Opinión

Entre telarañas, eslabones y pataleos

por Luis Tarullo

Pueden cambiar gobiernos y dirigencias, pero hay cuestiones para cuyo abordaje la falta de ideas y de originalidad suelen ser un signo común.

Y el atajo por los senderos más fáciles -y por qué no más débiles- es la tentación para encarar supuestas soluciones para problemas crónicos.

En los últimos días empezaron a surgir versiones sobre algunos planes, con anuencia de algunos sectores a los que el gobierno les prestaría el oído, para sondear una nueva vuelta de tuerca en materia de flexibilidad laboral.

Porque aunque se intente enmascararlo en una cuestión como el supuestamente elevado costo de la mano de obra (de eso se está hablando) y de su incidencia en la competitividad con respecto a otros países, en el fondo se trata de renovar la discusión también sobre otros puntos inherentes a la contratación.

Ya se dio con la llamada “ley antidespidos” no hace mucho y se mantuvo bien escondida bajo la alfombra la discusión que se produjo en los ’90, y que terminó imponiéndose, con la Ley de Empleo, que significó la primera gran puntada de las formas de trabajo flexibles y baratos.

Ahora vuelve a menearse el punto, pero mostrando solo una de las caras del poliedro, porque la competitividad requiere otras condiciones que como tales son imprescindibles, y no únicamente salarios atractivos para el capital: infraestructura, seguridad jurídica, seguridad ciudadana, moneda estable, economía próspera, y varias más.

Los miles de puestos de trabajo perdidos en los últimos doce meses -con el anterior gobierno y con el actual- no son solo consecuencia de los salarios desmedidos. Ni vale la pena mencionar los otros factores que todo el mundo conoce.

Tampoco a esta altura es necesario ahondar demasiado en la cuestión del demoledor drama del empleo en negro, que desde hace añares afecta a cuatro de cada diez trabajadores en la Argentina. O en la desocupación y en la dramática desaparición de la cultura del trabajo en vastos estamentos sociales.

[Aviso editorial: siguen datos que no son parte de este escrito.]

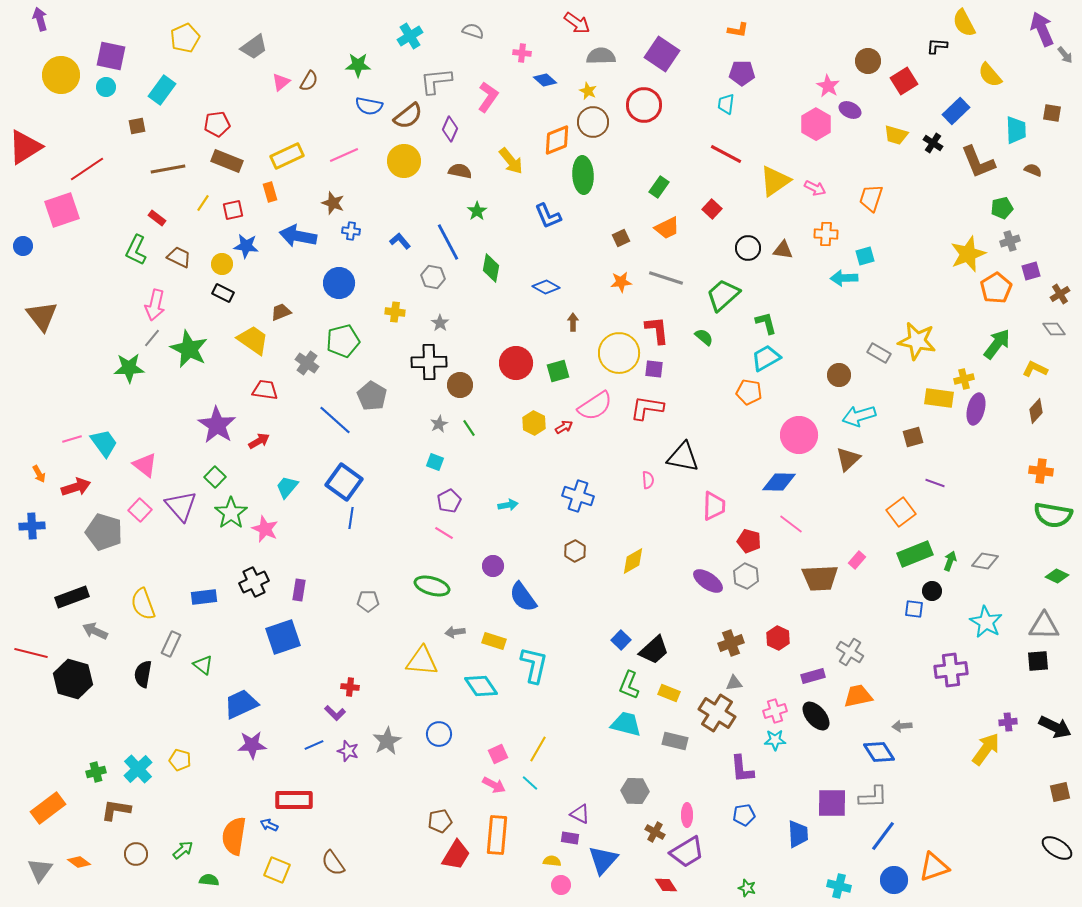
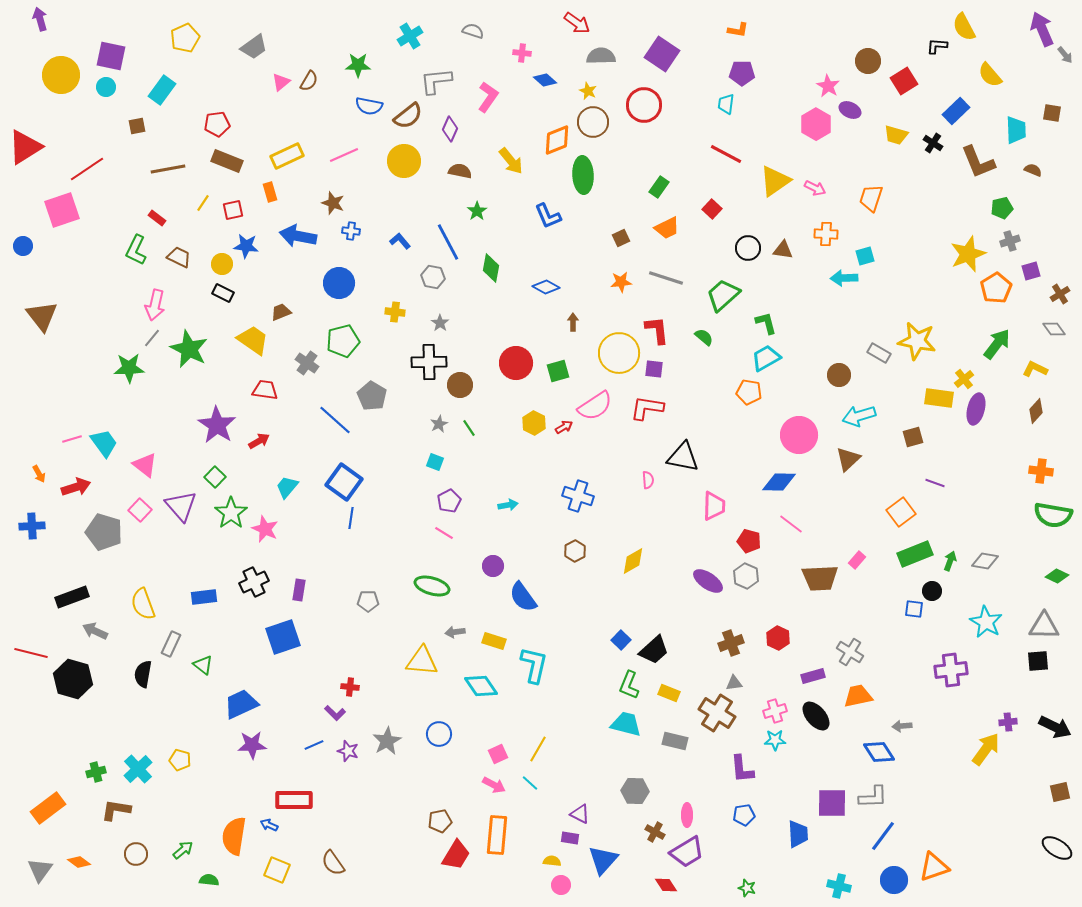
yellow semicircle at (964, 23): moved 4 px down
yellow cross at (964, 379): rotated 24 degrees counterclockwise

Entonces sí vale preguntarse por la peregrina idea de empezar poniendo el carro delante de los caballos. O sea, como siempre se ha intentado en materia laboral al menos en las últimas tres o cuatro décadas.

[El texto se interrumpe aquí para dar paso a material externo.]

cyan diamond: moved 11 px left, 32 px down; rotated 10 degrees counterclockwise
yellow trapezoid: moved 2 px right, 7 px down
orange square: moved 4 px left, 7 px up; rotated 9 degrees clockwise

Encima, con la también devaluada idea de motorizar una mesa de presunto diálogo o acuerdo social donde las partes se sienten para armar una Torre de Babel y balbuceen diez mil idiomas, acorde a cada uno de sus intereses.

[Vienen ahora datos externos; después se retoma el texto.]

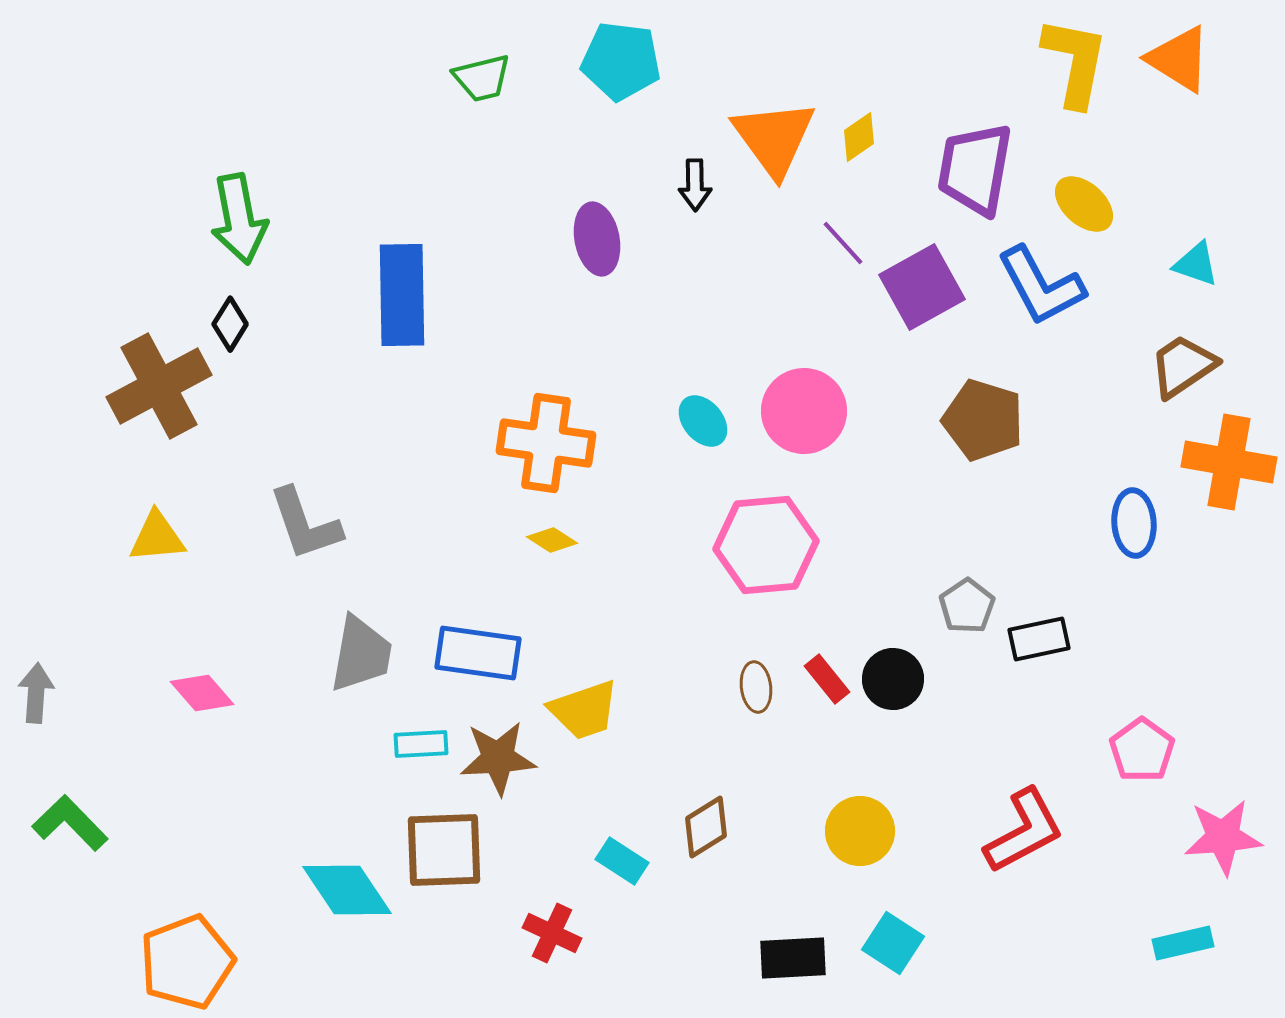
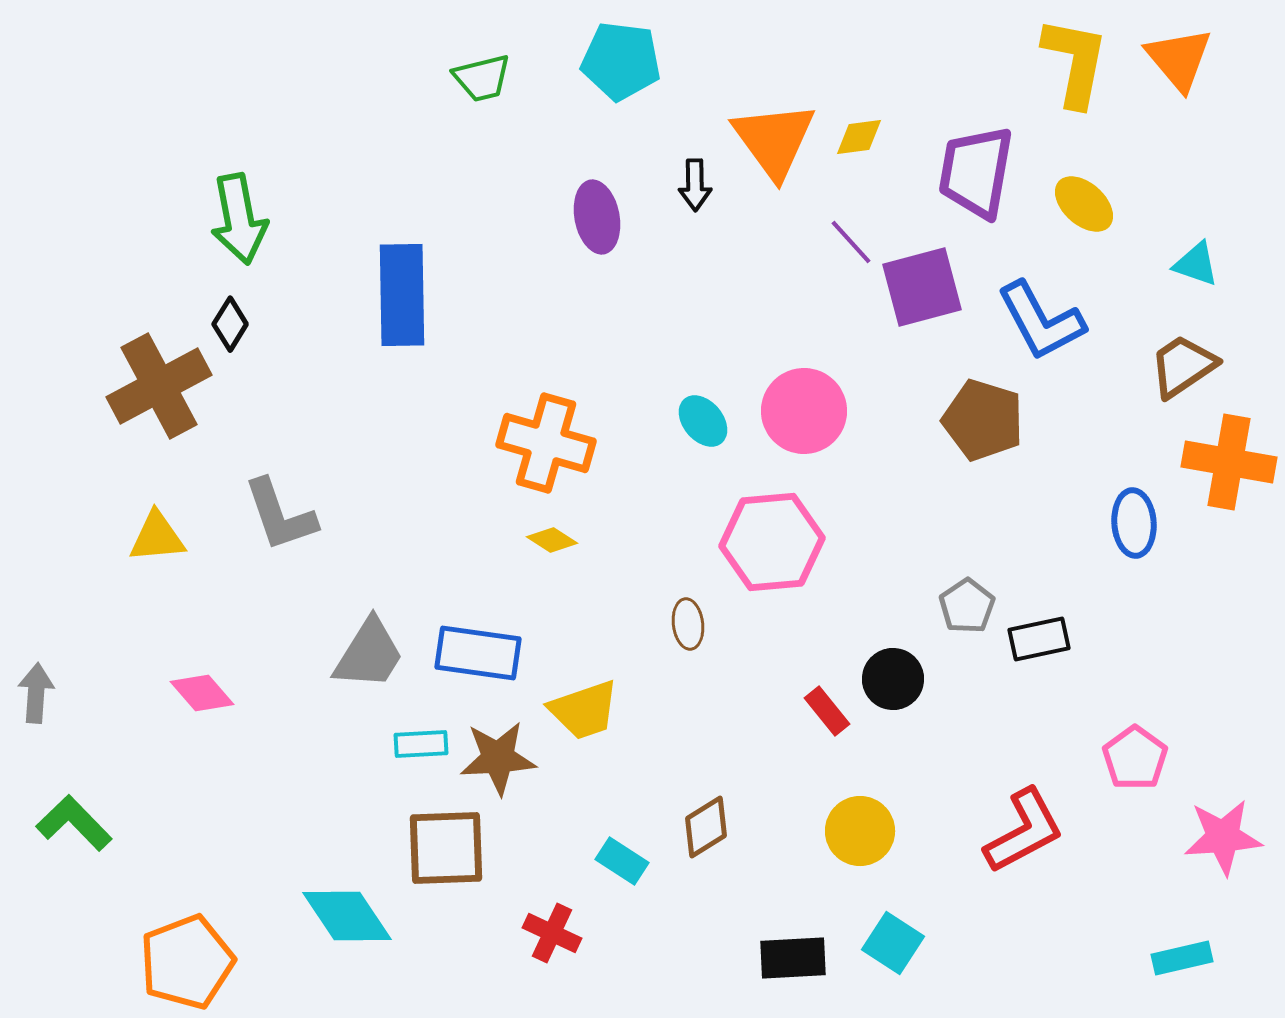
orange triangle at (1179, 59): rotated 18 degrees clockwise
yellow diamond at (859, 137): rotated 27 degrees clockwise
orange triangle at (774, 138): moved 2 px down
purple trapezoid at (975, 169): moved 1 px right, 3 px down
purple ellipse at (597, 239): moved 22 px up
purple line at (843, 243): moved 8 px right, 1 px up
blue L-shape at (1041, 286): moved 35 px down
purple square at (922, 287): rotated 14 degrees clockwise
orange cross at (546, 443): rotated 8 degrees clockwise
gray L-shape at (305, 524): moved 25 px left, 9 px up
pink hexagon at (766, 545): moved 6 px right, 3 px up
gray trapezoid at (361, 654): moved 8 px right; rotated 22 degrees clockwise
red rectangle at (827, 679): moved 32 px down
brown ellipse at (756, 687): moved 68 px left, 63 px up
pink pentagon at (1142, 750): moved 7 px left, 8 px down
green L-shape at (70, 823): moved 4 px right
brown square at (444, 850): moved 2 px right, 2 px up
cyan diamond at (347, 890): moved 26 px down
cyan rectangle at (1183, 943): moved 1 px left, 15 px down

Al mismo tiempo, desde el gobierno se anuncia que este año debe salir una ley para recién el año que viene modificar las escalas para el cálculo del Impuesto a las Ganancias.

Error de cálculo u oportunista cálculo político, quizás lo mejor, en cualquiera de los dos casos, lo más prudente sea guardar silencio, al menos por piedad por los trabajadores.

Hasta que eventualmente se concrete ese plan la administración llenará sus arcas con miles de millones de pesos que seguirán saliendo de los bolsillos de los asalariados, que continuarán sumándose como ejércitos a medida que sigan percibiendo sus modestas cuotas de incrementos de sueldo y el aguinaldo de fin de año.

El aumento del mínimo no imponible de principios de 2016 fue apenas un espejismo. Lo que popularmente se llama pan para hoy, hambre para mañana.

Ya la recaudación oficial de mitad de año demostró que gran parte de la faltriquera de la AFIP estuvo alimentada por Ganancias. Cualquier administración sabe entonces que si algo da resultado no hay motivo para tocarlo, aunque pataleen.

Claro que los que los que tienen ganas de patalear son las bases afectadas por tarifazos e impuestos, que van a presionar a sus dirigentes para que también pataleen después del 22 de agosto, cuando las tres CGT estén unidas.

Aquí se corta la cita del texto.